The sustainability evaluation delivered interesting results, in terms of a broader perspective (beyond exergy assessment). The results described in Table 6 and Table 7 indicate an overall better performance of the pyrolysis process than gasification. This difference is more significant in the energy and exergy areas than the other ones, with higher performances from the pyrolysis process. Figure 5 displays a radial chart with percent score results for each indicator, to better illustrate these results.
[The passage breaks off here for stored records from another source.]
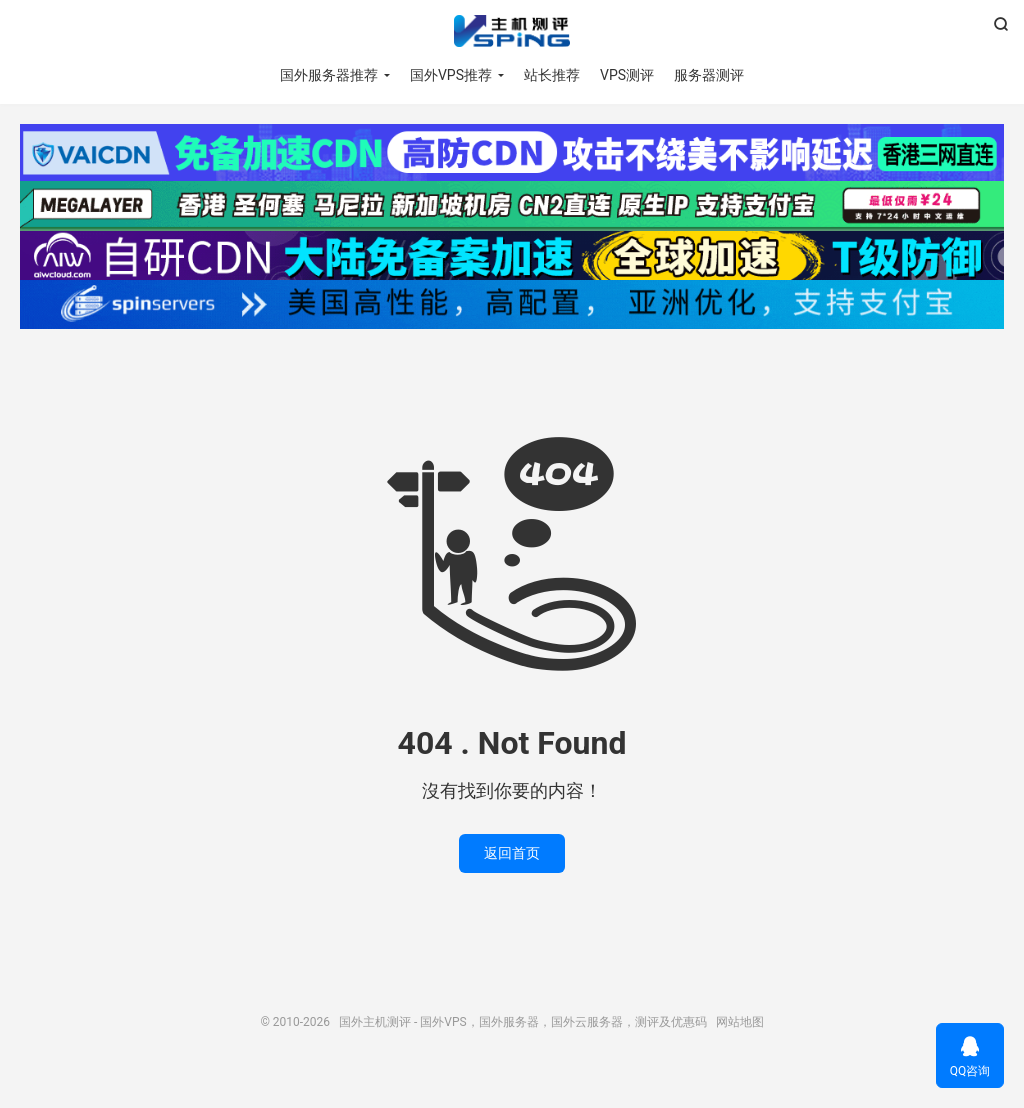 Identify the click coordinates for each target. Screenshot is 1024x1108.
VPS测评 (627, 75)
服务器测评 (709, 75)
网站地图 (740, 1022)
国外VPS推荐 (451, 75)
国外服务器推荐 (329, 75)
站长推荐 (552, 75)
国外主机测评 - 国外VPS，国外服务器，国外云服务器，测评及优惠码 (511, 31)
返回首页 (512, 853)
Globally, there is a parity in terms of renewability and global warming potential quantitative values. This is an expected result, since the nature of these processes is similar, and they use bio-based feedstock (second-generation). Consequently, very high percent scores for the renewability material index were obtained in both cases. Conversely, this is not the case for the energy and exergy efficiency indexes. The results reflected that the gasification process requires significant improvements to reach higher efficiencies that make this process more sustainable. An important fact is that more energy is consumed in the process than is obtained in the product. This is a clear sign that the process is not efficient enough to generate cleaner energy. From these outcomes, the need to include optimization strategies that might lead to a better performance of these technologies is evident. The addition of a water regeneration system and using internal heat streams to meet energy requirements are suitable alternatives to accomplish that goal.

5. Conclusions

This study presents a comprehensive process simulation, exergy analysis, and indicator-based sustainability evaluation to compare pyrolysis and gasification processes, to produce second-generation biofuels. This approach lets energetic and efficient-based hotspots and improvement breaks, from a thermodynamic and sustainability perspective, to be identified. The framework combined feedstock selection, process simulation, exergy analysis, and sustainability assessment to support decision making, research, and development progress, to advance the TRLs of these technologies. This approach was proposed as a straightforward tool for researchers to first screen technologies at early design stages, allowing optimization at low maturity phases. The results revealed that the gasification process is thermodynamically more inefficient than pyrolysis, with a resource exergy efficiency of 3%. Energy consumption and utility requirements seem to be significant drawbacks of the gasification process to reach high exergetic efficiencies. The pyrolysis process delivers a product with a higher energy content than is consumed during its processing, with an efficiency of 110.6%. The sustainability evaluation confirms the results given by the exergy assessment, indicating pyrolysis as a more attractive alternative. However, there is still potential in the gasification process, which can reach higher efficiency levels with some improvements. The ways forward to improve this process might involve using process optimization strategies or developing technological improvements. Regarding the pyrolysis process, even though the simulated setting is more refined than gasification, some improvements are still needed to make this process energy friendly. Future works might include intensification strategies and integration methods, such as heat, mass, or property integration, to achieve the most suitable topologies, in terms of energy and global sustainability.